▶ **Supplied data**:
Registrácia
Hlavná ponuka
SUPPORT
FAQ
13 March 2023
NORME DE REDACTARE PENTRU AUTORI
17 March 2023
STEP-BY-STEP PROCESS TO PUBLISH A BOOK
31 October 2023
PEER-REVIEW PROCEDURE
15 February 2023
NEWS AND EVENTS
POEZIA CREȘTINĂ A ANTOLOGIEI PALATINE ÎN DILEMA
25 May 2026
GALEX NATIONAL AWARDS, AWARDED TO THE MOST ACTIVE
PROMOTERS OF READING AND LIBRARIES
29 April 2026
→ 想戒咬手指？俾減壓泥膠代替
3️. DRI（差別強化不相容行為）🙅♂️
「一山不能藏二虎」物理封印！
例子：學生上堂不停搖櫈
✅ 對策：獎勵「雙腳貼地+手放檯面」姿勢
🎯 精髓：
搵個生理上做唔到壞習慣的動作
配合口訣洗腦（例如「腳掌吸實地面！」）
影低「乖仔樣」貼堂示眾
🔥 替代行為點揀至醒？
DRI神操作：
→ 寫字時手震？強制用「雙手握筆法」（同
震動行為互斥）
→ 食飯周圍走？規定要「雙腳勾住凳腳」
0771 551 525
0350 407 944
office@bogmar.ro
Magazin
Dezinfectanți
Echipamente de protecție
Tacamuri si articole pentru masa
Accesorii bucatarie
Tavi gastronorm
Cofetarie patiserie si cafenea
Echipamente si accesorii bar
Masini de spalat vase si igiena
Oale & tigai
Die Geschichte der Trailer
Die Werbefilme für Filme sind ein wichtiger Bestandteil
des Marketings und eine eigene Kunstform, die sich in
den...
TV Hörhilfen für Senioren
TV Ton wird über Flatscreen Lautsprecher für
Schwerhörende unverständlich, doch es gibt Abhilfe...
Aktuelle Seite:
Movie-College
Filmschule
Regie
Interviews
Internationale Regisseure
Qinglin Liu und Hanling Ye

==

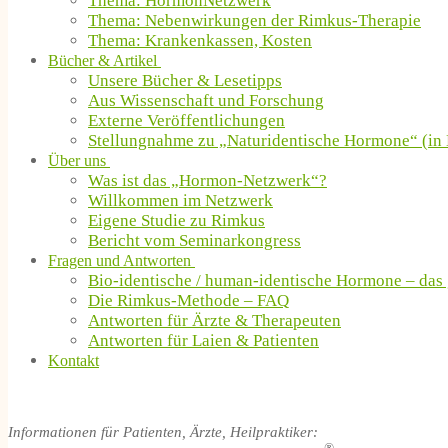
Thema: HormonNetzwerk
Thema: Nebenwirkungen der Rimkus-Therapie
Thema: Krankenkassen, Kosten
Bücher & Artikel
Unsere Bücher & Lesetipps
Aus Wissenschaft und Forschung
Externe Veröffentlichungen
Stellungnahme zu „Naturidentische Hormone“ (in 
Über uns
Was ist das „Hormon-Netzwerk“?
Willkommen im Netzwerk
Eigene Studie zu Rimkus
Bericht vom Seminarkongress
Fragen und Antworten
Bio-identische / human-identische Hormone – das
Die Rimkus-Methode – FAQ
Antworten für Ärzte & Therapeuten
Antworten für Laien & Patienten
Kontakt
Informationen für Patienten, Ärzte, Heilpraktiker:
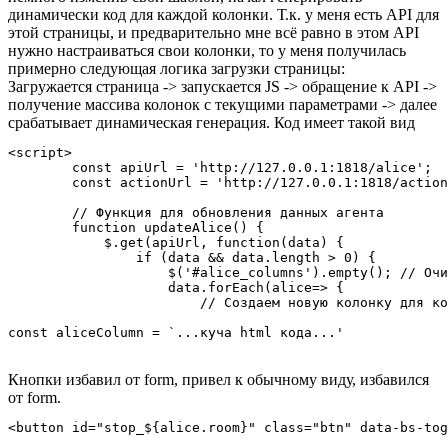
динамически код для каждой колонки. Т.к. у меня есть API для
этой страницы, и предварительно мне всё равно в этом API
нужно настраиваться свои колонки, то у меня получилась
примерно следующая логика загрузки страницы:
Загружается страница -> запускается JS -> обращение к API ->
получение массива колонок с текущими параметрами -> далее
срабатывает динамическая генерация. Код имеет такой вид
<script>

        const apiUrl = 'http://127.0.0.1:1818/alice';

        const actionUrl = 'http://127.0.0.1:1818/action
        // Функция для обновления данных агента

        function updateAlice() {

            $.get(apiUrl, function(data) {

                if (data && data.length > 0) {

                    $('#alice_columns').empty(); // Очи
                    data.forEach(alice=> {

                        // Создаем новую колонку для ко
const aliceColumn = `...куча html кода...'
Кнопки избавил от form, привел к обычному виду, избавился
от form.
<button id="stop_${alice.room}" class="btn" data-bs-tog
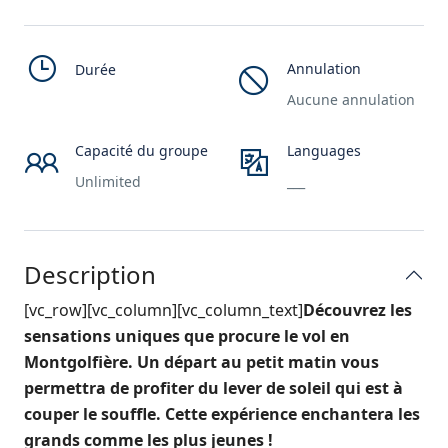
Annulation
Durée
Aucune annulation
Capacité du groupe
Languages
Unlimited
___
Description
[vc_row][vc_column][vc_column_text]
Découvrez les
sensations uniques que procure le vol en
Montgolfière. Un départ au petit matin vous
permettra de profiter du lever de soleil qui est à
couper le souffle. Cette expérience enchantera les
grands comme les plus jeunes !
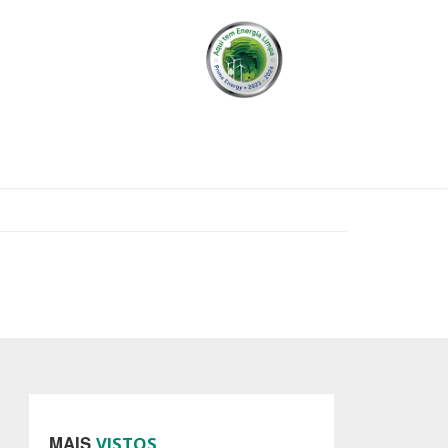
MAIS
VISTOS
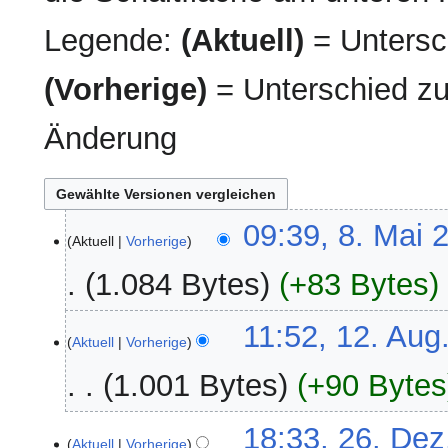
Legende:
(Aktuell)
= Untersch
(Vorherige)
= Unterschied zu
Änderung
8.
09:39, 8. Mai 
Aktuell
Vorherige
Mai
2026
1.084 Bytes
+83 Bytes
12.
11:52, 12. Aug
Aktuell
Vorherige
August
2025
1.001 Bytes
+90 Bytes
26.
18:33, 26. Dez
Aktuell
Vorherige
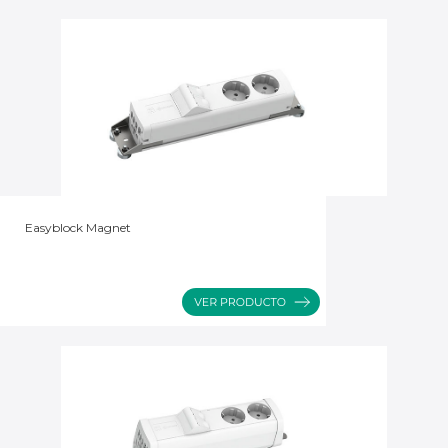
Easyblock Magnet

▶ **Aim of the task**:
Your answer should be a single number: the count of lines in the entries that hold the string "Ärzte".

▶ **Task result**:
2